WHAT TO DO. Without the pictures, copy the entries below word for word.

Page images and extracted text
########################################
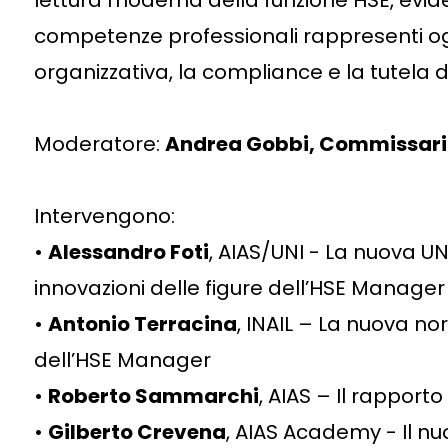
lettura moderna della funzione HSE, evid
competenze professionali rappresenti ogg
organizzativa, la compliance e la tutela 
Moderatore:
Andrea Gobbi, Commissari
Intervengono:
•
Alessandro Foti
, AIAS/UNI - La nuova UNI
innovazioni delle figure dell’HSE Manager
•
Antonio Terracina
, INAIL – La nuova no
dell’HSE Manager
•
Roberto Sammarchi
, AIAS – Il rapporto 
•
Gilberto Crevena
, AIAS Academy - Il nu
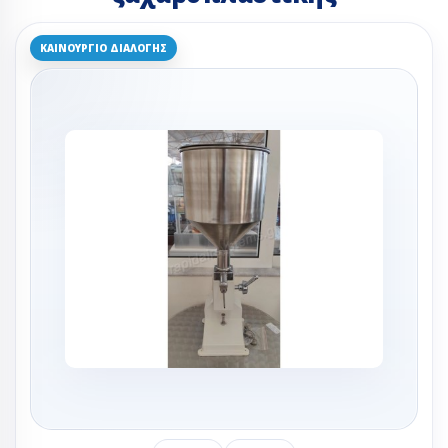
ΚΑΙΝΟΎΡΓΙΟ ΔΙΑΛΟΓΉΣ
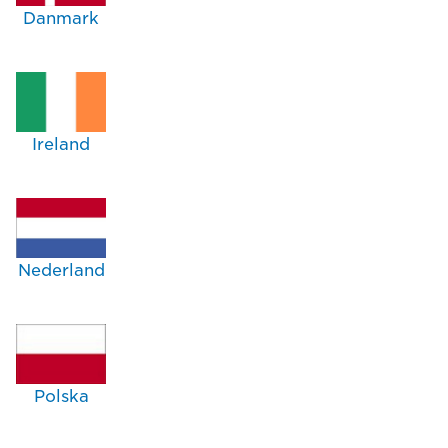
Danmark
Ireland
Nederland
Polska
########################################
FINISHED EXERCISE.
lettura moderna della funzione HSE, evid
competenze professionali rappresenti ogg
organizzativa, la compliance e la tutela 
Moderatore:
Andrea Gobbi, Commissari
Intervengono:
•
Alessandro Foti
, AIAS/UNI - La nuova UNI
innovazioni delle figure dell’HSE Manager
•
Antonio Terracina
, INAIL – La nuova no
dell’HSE Manager
•
Roberto Sammarchi
, AIAS – Il rapporto 
•
Gilberto Crevena
, AIAS Academy - Il nu
ΚΑΙΝΟΎΡΓΙΟ ΔΙΑΛΟΓΉΣ
Danmark
Ireland
Nederland
Polska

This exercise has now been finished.